**ABOUT THIS TASK:**
Set down exactly the first line of the entries and every line after it, through the line with "Highway Knowledge Portal".

RECORDS FOR THIS TASK section start

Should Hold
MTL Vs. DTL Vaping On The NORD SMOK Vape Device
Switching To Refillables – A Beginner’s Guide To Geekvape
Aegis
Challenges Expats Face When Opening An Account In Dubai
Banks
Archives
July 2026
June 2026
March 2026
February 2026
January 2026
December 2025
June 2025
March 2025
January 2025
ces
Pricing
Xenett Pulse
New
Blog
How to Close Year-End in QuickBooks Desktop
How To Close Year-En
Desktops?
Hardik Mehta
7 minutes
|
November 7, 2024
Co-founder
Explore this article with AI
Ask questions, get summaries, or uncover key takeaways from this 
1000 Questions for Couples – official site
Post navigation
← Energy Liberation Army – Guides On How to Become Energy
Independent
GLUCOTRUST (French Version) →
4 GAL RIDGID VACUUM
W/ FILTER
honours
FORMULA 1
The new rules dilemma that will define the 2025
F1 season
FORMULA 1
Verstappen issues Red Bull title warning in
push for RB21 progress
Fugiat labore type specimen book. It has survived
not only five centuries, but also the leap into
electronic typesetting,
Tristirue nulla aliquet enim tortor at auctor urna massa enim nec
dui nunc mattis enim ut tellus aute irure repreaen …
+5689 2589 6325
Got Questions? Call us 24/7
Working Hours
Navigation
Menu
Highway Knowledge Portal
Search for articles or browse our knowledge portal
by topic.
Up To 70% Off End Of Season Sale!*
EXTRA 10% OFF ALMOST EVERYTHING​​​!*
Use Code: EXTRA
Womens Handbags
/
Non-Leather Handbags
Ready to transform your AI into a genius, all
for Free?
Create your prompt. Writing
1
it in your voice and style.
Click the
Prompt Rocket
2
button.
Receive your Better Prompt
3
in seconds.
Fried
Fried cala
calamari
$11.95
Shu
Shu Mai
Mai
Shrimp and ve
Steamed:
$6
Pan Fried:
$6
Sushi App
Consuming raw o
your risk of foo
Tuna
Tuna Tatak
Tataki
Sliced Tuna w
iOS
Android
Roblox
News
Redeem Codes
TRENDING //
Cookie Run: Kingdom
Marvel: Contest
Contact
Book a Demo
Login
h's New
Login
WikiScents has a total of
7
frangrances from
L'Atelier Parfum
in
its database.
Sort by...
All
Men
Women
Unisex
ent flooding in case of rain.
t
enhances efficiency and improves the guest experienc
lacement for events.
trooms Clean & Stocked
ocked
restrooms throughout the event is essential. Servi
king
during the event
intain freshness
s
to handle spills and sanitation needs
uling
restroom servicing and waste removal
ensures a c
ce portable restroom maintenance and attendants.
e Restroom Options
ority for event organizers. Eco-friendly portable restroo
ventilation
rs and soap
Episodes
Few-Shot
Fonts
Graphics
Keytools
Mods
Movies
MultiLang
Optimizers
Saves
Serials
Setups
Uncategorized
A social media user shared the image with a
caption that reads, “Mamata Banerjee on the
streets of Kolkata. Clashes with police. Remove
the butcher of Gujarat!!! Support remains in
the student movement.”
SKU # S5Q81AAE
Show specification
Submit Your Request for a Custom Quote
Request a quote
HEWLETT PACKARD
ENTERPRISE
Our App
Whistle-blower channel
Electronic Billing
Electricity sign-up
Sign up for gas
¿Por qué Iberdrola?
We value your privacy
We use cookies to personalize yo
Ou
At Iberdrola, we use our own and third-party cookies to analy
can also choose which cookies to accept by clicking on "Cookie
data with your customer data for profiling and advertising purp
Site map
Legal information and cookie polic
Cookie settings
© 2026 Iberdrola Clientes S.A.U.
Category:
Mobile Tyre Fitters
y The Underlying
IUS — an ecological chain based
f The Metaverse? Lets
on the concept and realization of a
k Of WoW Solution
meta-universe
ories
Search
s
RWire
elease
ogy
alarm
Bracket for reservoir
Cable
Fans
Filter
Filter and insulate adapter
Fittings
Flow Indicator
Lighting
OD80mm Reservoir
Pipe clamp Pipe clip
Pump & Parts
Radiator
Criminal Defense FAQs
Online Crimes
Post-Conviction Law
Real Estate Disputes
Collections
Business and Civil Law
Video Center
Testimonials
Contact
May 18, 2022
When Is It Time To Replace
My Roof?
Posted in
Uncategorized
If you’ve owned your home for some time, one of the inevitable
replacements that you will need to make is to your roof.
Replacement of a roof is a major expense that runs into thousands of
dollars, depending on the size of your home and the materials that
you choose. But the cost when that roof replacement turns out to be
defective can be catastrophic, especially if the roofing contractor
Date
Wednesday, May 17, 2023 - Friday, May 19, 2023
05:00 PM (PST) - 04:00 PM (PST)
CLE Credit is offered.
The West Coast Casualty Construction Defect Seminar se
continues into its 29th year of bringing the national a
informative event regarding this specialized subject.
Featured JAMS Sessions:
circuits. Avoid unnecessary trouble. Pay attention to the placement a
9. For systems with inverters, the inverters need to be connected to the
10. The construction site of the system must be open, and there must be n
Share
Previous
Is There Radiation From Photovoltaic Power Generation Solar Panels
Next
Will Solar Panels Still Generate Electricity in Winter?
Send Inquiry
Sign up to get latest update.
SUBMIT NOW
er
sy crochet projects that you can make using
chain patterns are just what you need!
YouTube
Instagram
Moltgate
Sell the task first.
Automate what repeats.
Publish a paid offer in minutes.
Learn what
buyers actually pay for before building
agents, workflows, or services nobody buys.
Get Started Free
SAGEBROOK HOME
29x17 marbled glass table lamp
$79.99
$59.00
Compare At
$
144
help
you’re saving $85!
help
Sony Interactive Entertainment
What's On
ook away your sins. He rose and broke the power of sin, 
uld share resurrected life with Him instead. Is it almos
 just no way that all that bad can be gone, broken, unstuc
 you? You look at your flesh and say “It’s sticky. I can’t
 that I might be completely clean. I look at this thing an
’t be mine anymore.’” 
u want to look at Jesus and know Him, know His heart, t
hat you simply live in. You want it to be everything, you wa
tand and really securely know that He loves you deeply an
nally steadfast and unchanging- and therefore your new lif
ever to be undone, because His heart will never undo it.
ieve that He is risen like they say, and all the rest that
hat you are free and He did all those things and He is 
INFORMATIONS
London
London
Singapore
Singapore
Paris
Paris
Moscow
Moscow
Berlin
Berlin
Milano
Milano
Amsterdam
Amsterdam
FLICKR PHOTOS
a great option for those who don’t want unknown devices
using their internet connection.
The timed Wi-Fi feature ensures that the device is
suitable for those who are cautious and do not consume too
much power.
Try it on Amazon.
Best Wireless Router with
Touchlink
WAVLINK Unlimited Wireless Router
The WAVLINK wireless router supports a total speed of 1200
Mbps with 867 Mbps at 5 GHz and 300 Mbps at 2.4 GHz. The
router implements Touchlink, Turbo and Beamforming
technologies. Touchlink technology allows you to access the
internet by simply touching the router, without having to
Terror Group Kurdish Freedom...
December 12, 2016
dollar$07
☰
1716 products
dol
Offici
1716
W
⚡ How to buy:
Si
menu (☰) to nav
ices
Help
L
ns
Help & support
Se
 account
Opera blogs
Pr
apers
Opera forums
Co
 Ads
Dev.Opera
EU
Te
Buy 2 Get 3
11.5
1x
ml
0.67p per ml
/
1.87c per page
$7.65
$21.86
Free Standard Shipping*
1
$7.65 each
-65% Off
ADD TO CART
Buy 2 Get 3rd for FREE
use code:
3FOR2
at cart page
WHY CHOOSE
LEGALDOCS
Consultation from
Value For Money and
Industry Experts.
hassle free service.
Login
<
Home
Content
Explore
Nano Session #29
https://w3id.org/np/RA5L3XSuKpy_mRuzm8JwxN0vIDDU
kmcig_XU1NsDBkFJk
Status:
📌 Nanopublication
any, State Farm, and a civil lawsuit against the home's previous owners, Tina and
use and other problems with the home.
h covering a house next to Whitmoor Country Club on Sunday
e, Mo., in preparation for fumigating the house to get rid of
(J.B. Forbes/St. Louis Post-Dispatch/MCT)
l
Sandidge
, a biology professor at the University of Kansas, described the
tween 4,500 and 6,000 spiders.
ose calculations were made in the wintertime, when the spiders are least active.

RECORDS FOR THIS TASK section end

**WRITTEN RESPONSE:**
Should Hold
MTL Vs. DTL Vaping On The NORD SMOK Vape Device
Switching To Refillables – A Beginner’s Guide To Geekvape
Aegis
Challenges Expats Face When Opening An Account In Dubai
Banks
Archives
July 2026
June 2026
March 2026
February 2026
January 2026
December 2025
June 2025
March 2025
January 2025
ces
Pricing
Xenett Pulse
New
Blog
How to Close Year-End in QuickBooks Desktop
How To Close Year-En
Desktops?
Hardik Mehta
7 minutes
|
November 7, 2024
Co-founder
Explore this article with AI
Ask questions, get summaries, or uncover key takeaways from this 
1000 Questions for Couples – official site
Post navigation
← Energy Liberation Army – Guides On How to Become Energy
Independent
GLUCOTRUST (French Version) →
4 GAL RIDGID VACUUM
W/ FILTER
honours
FORMULA 1
The new rules dilemma that will define the 2025
F1 season
FORMULA 1
Verstappen issues Red Bull title warning in
push for RB21 progress
Fugiat labore type specimen book. It has survived
not only five centuries, but also the leap into
electronic typesetting,
Tristirue nulla aliquet enim tortor at auctor urna massa enim nec
dui nunc mattis enim ut tellus aute irure repreaen …
+5689 2589 6325
Got Questions? Call us 24/7
Working Hours
Navigation
Menu
Highway Knowledge Portal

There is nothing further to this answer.